I have already tried my luck at a first implementation of the max_runtime
argument, but I might have very well overlooked something or taken an approach that's too simplistic...
Yes, I think it may be good for nautilus to return whether the run finished because the maximum number of likelihood calls (or time) was reached or because it finished normally. In the meantime, I think n_like_max
would still solve your problem. Let's say you can run 1000 calls for each job. You can then make nautilus always run those 1000 calls for each job by specifying n_like_max=sampler.n_like+1000
. Additionally, you'd know that nautilus is finished if sampler.n_like
did not increase after calling run
. Does that make sense?
That does make sense, and I think I have managed to write a wrapper around the run()
call that implements this logic. My main concern right now is that I need to estimate the number of likelihood calls up front (because at the end of the day, I'm still bounded by total execution time, not the number of likelihood calls).

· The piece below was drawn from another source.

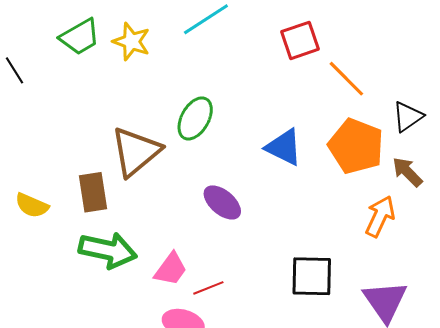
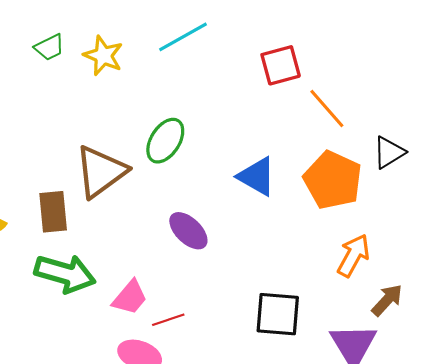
green trapezoid: (80, 37) -> (49, 47), size x0.7
brown arrow: (407, 172) -> (387, 300), moved, turned 84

I currently do this by evaluating the likelihood once, measuring the time, dividing my target maximum runtime by this estimate, and multiplying by the size of my Pool
. This seems like a rather crude estimate for the number of likelihood calls per job, though, because it ignores all the overhead?
Another idea I had was to do something like this:
finished = False
while time.time() - start_time < max_runtime:
before = sampler.n_like
sampler.run(..., n_like_max=sampler.n_like + 100) # or another small-ish number
if sampler.n_like == before:
finished = True
break
but I am not sure how much overhead it would introduce to stop and re-start the sampler so often? (I assume that every time run()
finishes, a checkpoint is created, and, of course, I would rather not spend more time creating checkpoints than actually sampling...)
I think what you wrote will probably work. I'll look into implementing the new features in the next week or so. It shouldn't be too difficult and I can see how this would make things easier in certain situations.
Hi @timothygebhard, I implemented the requested functionality in the timeout
branch. Please let me know if this fits your needs. I'll then add a couple of units tests, merge into main
and release this as part of version 1.0.3.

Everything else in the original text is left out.